The second sense of li is the principle of social order; comply with the norms of Jen.
Also, another main value of confucianism is yi, another key core value of confucianism. Yi focuses
on the righteousness, which is a necessary condition for a superior man. Yi implies a moral sense,
which is the ability to decide what is right or wrong. Another idea that yi focuses on is that some
actions ought to be performed for the sole reason that they are right, not for the sake or good of
someone or something else. Another key aspect of confucianism is the hsiao, which keeps its focus
on respect. Parents are to be respected because they are the sources of your life. One must feel
obliged to do well and make the family known and respected, and giving your parents emotional,
physical, and spiritual richness.
Chih is the value of moral wisdom. Chih says that man has the potential to be good for confucius.
Chun-tzu is another value that symbolizes the ideal, superior man. A man must be intelligent
enough to meet anything without fear. The final value of confucianism is te, which is the power of
moral example where men rule. A government is said to be good if it can maintain economic
sufficiency, military sufficiency, and earn the confidence of the people.
LESSON 5: Filipino Ethics
What do Filipinos value?
The family
The family is at the center of the Filipino community. Children are not expected to leave their parents’
house until they themselves get married; and even after then, many couples opt to stay with or close to
their or their spouse’s parents.
They’re expected to care for their ageing parents instead of sending them to a retirement home.
The value that Filipinos put into caring for one’s family can also be seen as one of the reasons why nurses
and caregivers from the country provide their patients and clients with a high level of care.
Humor and positivity
In the face of difficult or challenging situations, members of the community are encouraged to look at the
brighter side of things.
The inclination for finding the good in the bad can be traced to the country’s location, which lies in the
path of typhoons and sits along the Pacific Ring of Fire.
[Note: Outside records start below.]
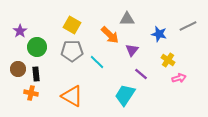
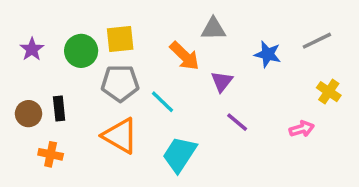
yellow square: (72, 25) -> (120, 39), turned -36
green circle: (37, 47) -> (81, 51), moved
yellow cross: (168, 60) -> (329, 92), moved
black rectangle: (36, 74) -> (59, 109), moved
cyan trapezoid: (125, 95) -> (179, 154), moved
orange triangle: (72, 96) -> (120, 136), moved

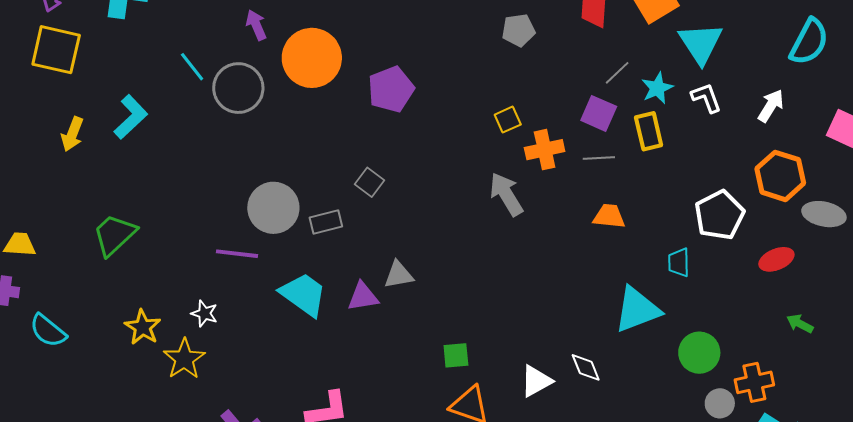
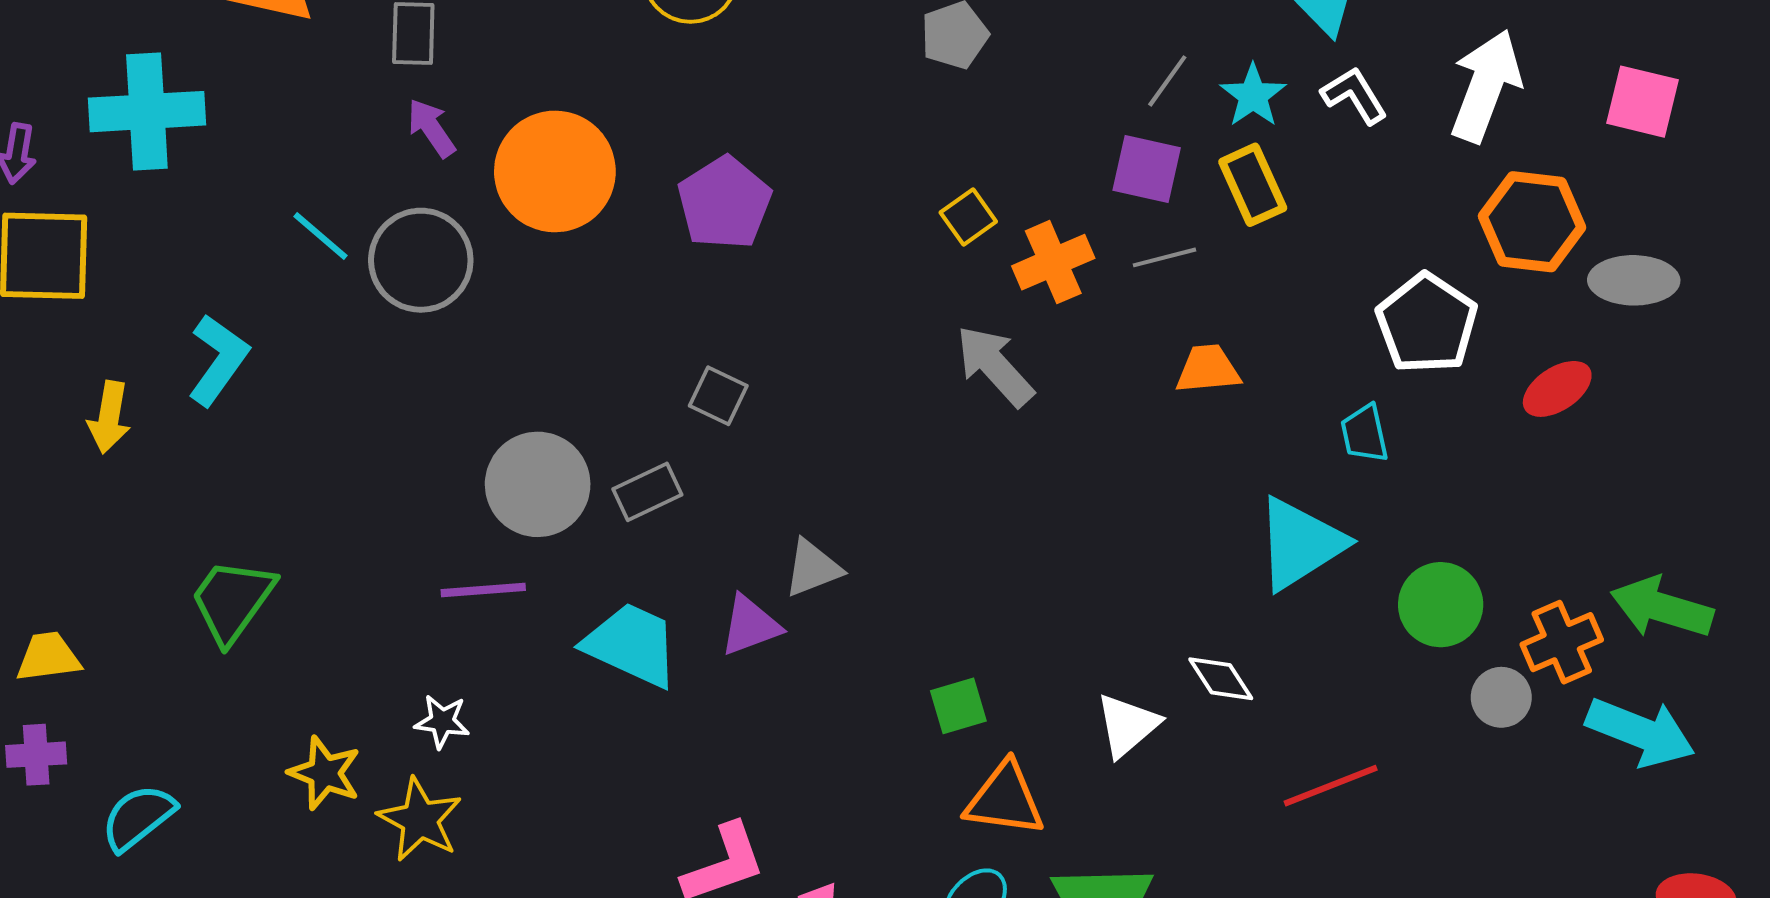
white arrow: (771, 106) -> (1486, 86), size x1.6
green arrow: (800, 324) -> (1662, 608), moved, size x1.8
cyan semicircle: (48, 331) -> (138, 817), turned 114

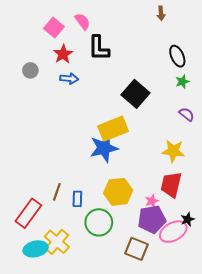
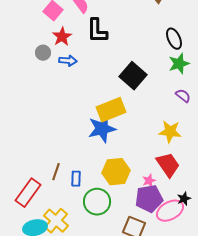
gray circle: (30, 70) -> (43, 53), moved
green star: (182, 82) -> (179, 64), size x1.5
red trapezoid: (171, 185) -> (168, 165), turned 132

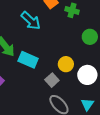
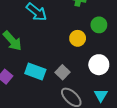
cyan rectangle: (28, 60) -> (35, 71), moved
yellow circle: (66, 64) -> (78, 38), moved

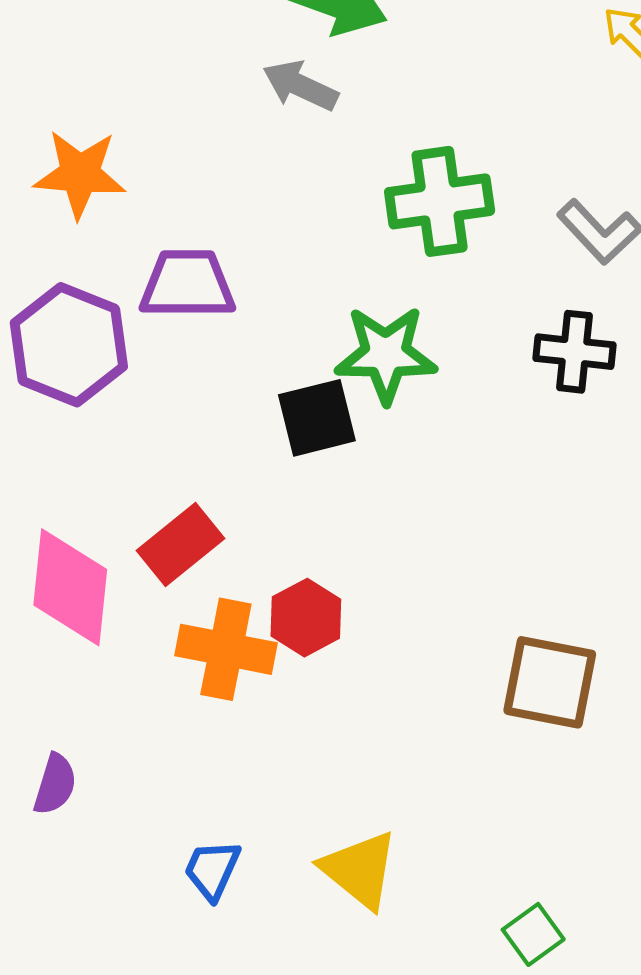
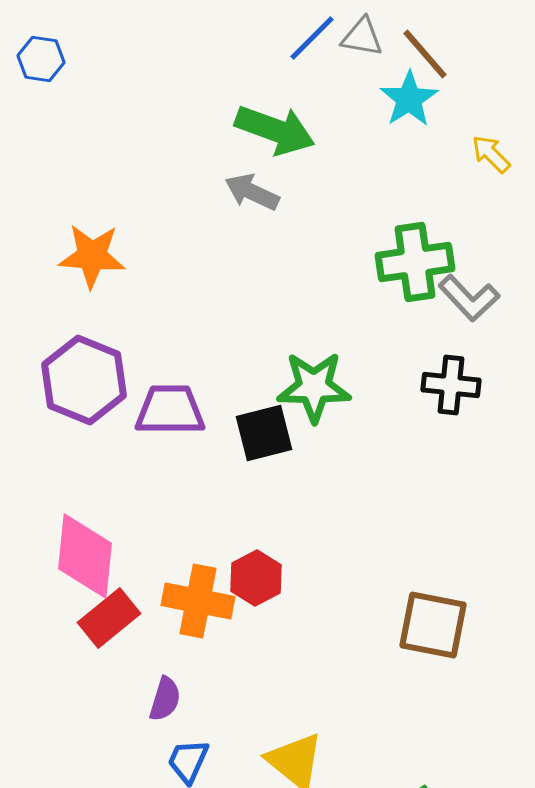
green cross: (440, 201) -> (415, 262), moved
purple trapezoid: (187, 284) -> (170, 410), moved
red rectangle: (180, 545) -> (109, 618), moved
purple semicircle: (55, 784) -> (165, 699), moved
In a place where natural calamities are
commonplace, humor and positivity work as a coping mechanism, much like how some children laugh to
hide their embarrassment after slipping or falling.
Flexibility and adaptability
The term “bahala na”, which can be translated to whatever happens, happens, is one of the more familiar
phrases used in the country and is perhaps the most representative of how Filipinos value adaptability and
quick thinking. It exemplifies one’s belief in a higher power and submitting one’s fate to elements that
cannot be controlled.
People who use the term “bahala na” do not see anything wrong with it, as it serves as a sort of positive
affirmation that allows them to deal with a problem right then and there. However, those who do see it
negatively often view it as a form of fatalistic submission or a way to absolve one from the responsibility
of their actions.
Faith and religion
Spirituality is deeply ingrained in Filipinos.
Religion plays a big part in society and in the everyday lives of Filipinos.
The Catholic Church’s views still affect the passing of some laws, most towns still hold fiestas to honor
their patron saints, and many regular non-working national holidays are dedicated to celebrating various
religious activities and events.
Religion helps shape their values and principles.
Filipino hospitality
Filipinos in the country and around the globe can be expected to extend a warm welcome to their guests
regardless of where they come from, how well they know their host, and why they’re visiting someone’s
home.
Hosts typically provide their guest with food and entertainment and, if there’s time, a tour around the
local destinations.
Before they leave, guests are entreated to take home pasalubong or souvenirs, which often come in the
form of delicacies and local sweets.